Bug 1634700

Summary: [3.11] Modification in master-config.yaml is causing a failure during Master-API restart (runtime-config)
Product: OpenShift Container Platform Reporter: Simon Reber <sreber>
Component: InstallerAssignee: Scott Dodson <sdodson>
Status: CLOSED ERRATA QA Contact: ge liu <geliu>
Severity: high Docs Contact:
Priority: high    
Version: 3.10.0CC: aos-bugs, cshereme, geliu, gpei, jokerman, mmccomas, rhowe, sdodson
Target Milestone: ---   
Target Release: 3.11.z   
Hardware: x86_64   
OS: Linux   
Whiteboard:
Fixed In Version: Doc Type: Bug Fix
Doc Text:
Previously, when upgrading from earlier versions of the product the step that removes pod presets configuration may have resulted in a master-config.yaml file that failed to parse properly. This error has been corrected and the master-config.yaml should now be updated properly in all scenarios.
Story Points: ---
Clone Of:
: 1642148 (view as bug list) Environment:
Last Closed: 2018-11-20 03:10:46 UTC Type: Bug
Regression: --- Mount Type: ---
Documentation: --- CRM:
Verified Versions: Category: ---
oVirt Team: --- RHEL 7.3 requirements from Atomic Host:
Cloudforms Team: --- Target Upstream Version:
Embargoed:
Bug Depends On:    
Bug Blocks: 1642148    

Description Simon Reber 2018-10-01 11:37:27 UTC
Description of problem:

When upgrading from Red Hat OpenShift Container Platform 3.9 to Red Hat OpenShift Container Platform 3.10, the upgrade playbook is failing because `runtime-config: ''` is added to `master-config.yaml as per https://github.com/openshift/openshift-ansible/blob/release-3.10/roles/openshift_control_plane/tasks/upgrade.yml#L132

F0928 10:01:42.736248       1 start_api.go:68] could not load config file "/etc/origin/master/master-config.yaml" due to an error: error reading config: [pos 4311]: only encoded map or array can be decoded into a slice (6)
[root@master01 ~]# master-logs controllers controllers
F0928 10:01:42.737000       1 start_controllers.go:67] could not load config file "/etc/origin/master/master-config.yaml" due to an error: error reading config: [pos 4311]: only encoded map or array can be decoded into a slice (6)

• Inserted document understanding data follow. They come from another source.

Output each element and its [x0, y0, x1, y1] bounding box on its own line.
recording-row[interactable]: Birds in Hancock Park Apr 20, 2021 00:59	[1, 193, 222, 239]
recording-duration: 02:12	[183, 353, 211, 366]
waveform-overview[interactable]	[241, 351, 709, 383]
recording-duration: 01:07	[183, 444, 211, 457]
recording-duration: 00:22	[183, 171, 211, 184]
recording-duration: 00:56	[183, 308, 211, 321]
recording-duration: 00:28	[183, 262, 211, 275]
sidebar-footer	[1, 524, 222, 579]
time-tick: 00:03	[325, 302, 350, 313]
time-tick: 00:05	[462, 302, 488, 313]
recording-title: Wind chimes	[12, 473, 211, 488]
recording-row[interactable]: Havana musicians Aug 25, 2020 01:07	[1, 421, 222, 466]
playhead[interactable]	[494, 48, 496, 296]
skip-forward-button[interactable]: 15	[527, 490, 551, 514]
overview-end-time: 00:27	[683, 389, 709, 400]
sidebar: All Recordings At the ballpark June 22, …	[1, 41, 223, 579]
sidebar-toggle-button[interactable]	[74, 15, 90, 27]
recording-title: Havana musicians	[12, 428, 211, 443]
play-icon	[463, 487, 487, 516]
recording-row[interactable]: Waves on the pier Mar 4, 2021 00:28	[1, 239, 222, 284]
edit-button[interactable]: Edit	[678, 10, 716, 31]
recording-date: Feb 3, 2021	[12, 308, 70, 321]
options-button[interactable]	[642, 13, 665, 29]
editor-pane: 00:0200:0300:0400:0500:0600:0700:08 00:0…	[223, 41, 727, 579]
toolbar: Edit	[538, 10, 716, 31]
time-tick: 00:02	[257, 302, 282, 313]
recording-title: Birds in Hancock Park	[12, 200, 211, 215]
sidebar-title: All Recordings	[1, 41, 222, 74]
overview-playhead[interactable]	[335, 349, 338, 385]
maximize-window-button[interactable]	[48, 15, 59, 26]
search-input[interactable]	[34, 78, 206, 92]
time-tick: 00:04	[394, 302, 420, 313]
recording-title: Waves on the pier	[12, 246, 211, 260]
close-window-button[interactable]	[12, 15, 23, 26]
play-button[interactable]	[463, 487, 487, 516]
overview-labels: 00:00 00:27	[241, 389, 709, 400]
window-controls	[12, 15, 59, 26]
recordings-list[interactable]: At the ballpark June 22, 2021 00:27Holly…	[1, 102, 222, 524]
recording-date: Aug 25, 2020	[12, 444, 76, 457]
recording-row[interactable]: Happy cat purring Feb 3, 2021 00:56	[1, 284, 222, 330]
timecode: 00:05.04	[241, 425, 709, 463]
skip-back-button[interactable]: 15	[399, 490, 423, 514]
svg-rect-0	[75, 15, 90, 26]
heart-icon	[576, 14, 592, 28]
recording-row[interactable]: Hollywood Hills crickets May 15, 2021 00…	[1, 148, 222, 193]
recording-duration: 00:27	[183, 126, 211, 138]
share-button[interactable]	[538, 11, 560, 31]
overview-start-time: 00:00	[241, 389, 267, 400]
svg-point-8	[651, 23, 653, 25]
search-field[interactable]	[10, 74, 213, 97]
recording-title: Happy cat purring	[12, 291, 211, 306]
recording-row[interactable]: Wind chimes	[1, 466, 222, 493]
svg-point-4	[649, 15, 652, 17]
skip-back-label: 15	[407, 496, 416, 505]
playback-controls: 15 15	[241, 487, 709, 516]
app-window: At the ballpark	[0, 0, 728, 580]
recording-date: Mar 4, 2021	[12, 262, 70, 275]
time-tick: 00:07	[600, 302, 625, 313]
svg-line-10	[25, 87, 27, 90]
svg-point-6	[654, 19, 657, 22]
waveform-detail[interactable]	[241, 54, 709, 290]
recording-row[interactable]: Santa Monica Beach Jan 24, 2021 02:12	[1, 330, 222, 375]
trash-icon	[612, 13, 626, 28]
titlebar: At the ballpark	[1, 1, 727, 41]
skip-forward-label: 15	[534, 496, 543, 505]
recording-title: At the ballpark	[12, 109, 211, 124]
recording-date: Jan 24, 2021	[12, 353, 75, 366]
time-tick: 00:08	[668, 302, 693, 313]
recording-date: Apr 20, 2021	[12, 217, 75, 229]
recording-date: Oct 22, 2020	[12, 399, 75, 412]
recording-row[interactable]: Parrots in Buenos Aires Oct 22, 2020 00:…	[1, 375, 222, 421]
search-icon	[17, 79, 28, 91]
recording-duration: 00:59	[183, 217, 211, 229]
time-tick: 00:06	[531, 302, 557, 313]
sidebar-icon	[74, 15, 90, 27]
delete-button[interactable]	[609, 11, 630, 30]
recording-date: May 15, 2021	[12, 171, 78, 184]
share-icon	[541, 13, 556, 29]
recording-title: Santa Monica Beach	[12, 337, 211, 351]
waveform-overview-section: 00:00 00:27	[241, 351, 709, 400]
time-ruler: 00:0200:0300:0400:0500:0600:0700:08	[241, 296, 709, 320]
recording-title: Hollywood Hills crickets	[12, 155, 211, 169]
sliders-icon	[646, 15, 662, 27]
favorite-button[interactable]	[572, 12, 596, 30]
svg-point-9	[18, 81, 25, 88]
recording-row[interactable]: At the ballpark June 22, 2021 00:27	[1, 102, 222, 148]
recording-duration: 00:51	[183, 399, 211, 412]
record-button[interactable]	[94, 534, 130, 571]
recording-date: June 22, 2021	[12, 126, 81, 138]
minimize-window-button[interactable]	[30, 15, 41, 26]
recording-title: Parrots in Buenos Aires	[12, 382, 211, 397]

When checking, it was found that `runtime-config: ''` needs to be replaced with `runtime-config: []` as this is what is expected. Once this is done manually, everything is started and the upgrade processes without issue.

Version-Release number of selected component (if applicable):

 - atomic-openshift-3.10.45-1.git.0.3b98bf6.el7

How reproducible:

 - Always, when `runtime-config` is set to `apis/settings.k8s.io/v1alpha1=true`

Steps to Reproduce:
1. Upgrading from Red Hat OpenShift Container Platform 3.9 to 3.10 as per https://docs.openshift.com/container-platform/3.10/upgrading/automated_upgrades.html#upgrading-control-plane-nodes-separate-phases

Actual results:

Upgrade is failing as the Master-API does not restart because of syntax failure.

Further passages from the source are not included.